The writeable Variable FunctionTag shall be mapped to ISDU Index 0x0019. If the device does not support this ISDU Index, the server shall provide the Variable nevertheless as it can be written by the client. The server shall persist the value, i.e. the value shall still be available after restart of the server. It is recommended to use the default value “***”. To allow clients to distinguish if the FunctionTag is managed in the device or by the server, the Variable contains the read-only Property StoredInDevice as defined in Table 14. The value shall be “True” if the device supports the Index, and “False” otherwise.

Note: If the ISDU Index 0x0019 exists but its value is not permanently stored in the device, the server shall nevertheless not store the value persistently.

The writeable Variable LocationTag shall be mapped to ISDU Index 0x001A. If the device does not support this ISDU Index, the server shall provide the Variable nevertheless as it can be written by the client. The server shall persist the value, i.e. the value shall still be available after restart of the server. It is recommended to use the default value “***”. To allow clients to distinguish if the LocationTag is managed in the device or by the server, the Variable contains the read-only Property StoredInDevice as defined in Table 15. The value shall be “True” if the device supports the Index, and “False” otherwise.

Note: If the ISDU Index 0x001A exists but its value is not permanently stored in the device, the server shall nevertheless not store the value persistently.

The read-only Variable ErrorCount shall be mapped to ISDU Index 0x0020. The value (UIntegerT of length 16) shall be mapped to an UInt16. If the device supports the ISDU Index, the server shall provide the Variable, otherwise it shall not provide the Variable.

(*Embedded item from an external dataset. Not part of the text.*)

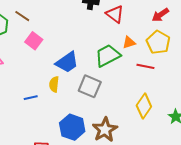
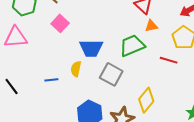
orange triangle: (129, 42) -> (151, 26), moved
blue trapezoid: (67, 62) -> (91, 48), turned 30
yellow diamond: (144, 106) -> (146, 100), moved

The read-only Variable DetailedDeviceStatus shall be mapped to ISDU Index 0x0025. The value (ArrayT of OctetStringT3) shall be mapped to an Array of an Array of Bytes having the length of 3 (the inner Array). (The OctetStringT3 is mapped to an Array of Bytes of length 3 and the ArrayT to an Array.) The first entry in the inner Array is the first octet. If the device supports the ISDU Index, the server shall provide the Variable, otherwise it shall not provide the Variable.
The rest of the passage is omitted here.